**YOUR GOAL:** Everything from the line containing "Supporting The Ministry (193, 786)" through the final line of the material is to be restated word for word, and only that.

**DATA SUPPLIED:**
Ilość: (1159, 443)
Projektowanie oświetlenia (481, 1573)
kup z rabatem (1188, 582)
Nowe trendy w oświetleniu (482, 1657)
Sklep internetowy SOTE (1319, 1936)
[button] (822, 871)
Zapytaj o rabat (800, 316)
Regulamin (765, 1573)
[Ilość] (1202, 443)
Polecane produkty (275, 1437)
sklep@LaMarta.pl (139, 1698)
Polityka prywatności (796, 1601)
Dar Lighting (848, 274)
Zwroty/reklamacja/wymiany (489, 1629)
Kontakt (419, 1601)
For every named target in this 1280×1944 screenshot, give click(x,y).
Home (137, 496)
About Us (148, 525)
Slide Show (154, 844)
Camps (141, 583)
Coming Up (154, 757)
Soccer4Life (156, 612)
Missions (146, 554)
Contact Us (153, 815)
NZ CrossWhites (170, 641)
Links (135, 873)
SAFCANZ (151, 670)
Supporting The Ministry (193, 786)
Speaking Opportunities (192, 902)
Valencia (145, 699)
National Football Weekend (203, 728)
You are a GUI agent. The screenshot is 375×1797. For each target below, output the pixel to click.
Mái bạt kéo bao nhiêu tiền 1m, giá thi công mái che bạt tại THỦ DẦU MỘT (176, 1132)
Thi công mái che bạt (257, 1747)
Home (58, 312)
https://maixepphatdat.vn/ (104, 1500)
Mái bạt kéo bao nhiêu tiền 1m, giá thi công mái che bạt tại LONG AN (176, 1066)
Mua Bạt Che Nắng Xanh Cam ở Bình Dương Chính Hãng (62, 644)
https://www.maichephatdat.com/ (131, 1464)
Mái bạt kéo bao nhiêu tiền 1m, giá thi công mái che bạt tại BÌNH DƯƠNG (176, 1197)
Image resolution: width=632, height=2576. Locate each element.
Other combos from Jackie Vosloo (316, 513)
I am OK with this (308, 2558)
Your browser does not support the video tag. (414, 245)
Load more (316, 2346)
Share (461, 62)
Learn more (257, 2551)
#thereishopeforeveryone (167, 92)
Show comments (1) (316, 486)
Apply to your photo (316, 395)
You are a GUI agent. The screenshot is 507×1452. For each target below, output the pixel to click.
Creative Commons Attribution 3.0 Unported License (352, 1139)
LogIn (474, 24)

**ANSWER SPACE:**
Supporting The Ministry (193, 786)
Speaking Opportunities (192, 902)
Valencia (145, 699)
National Football Weekend (203, 728)
You are a GUI agent. The screenshot is 375×1797. For each target below, output the pixel to click.
Mái bạt kéo bao nhiêu tiền 1m, giá thi công mái che bạt tại THỦ DẦU MỘT (176, 1132)
Thi công mái che bạt (257, 1747)
Home (58, 312)
https://maixepphatdat.vn/ (104, 1500)
Mái bạt kéo bao nhiêu tiền 1m, giá thi công mái che bạt tại LONG AN (176, 1066)
Mua Bạt Che Nắng Xanh Cam ở Bình Dương Chính Hãng (62, 644)
https://www.maichephatdat.com/ (131, 1464)
Mái bạt kéo bao nhiêu tiền 1m, giá thi công mái che bạt tại BÌNH DƯƠNG (176, 1197)
Image resolution: width=632, height=2576. Locate each element.
Other combos from Jackie Vosloo (316, 513)
I am OK with this (308, 2558)
Your browser does not support the video tag. (414, 245)
Load more (316, 2346)
Share (461, 62)
Learn more (257, 2551)
#thereishopeforeveryone (167, 92)
Show comments (1) (316, 486)
Apply to your photo (316, 395)
You are a GUI agent. The screenshot is 507×1452. For each target below, output the pixel to click.
Creative Commons Attribution 3.0 Unported License (352, 1139)
LogIn (474, 24)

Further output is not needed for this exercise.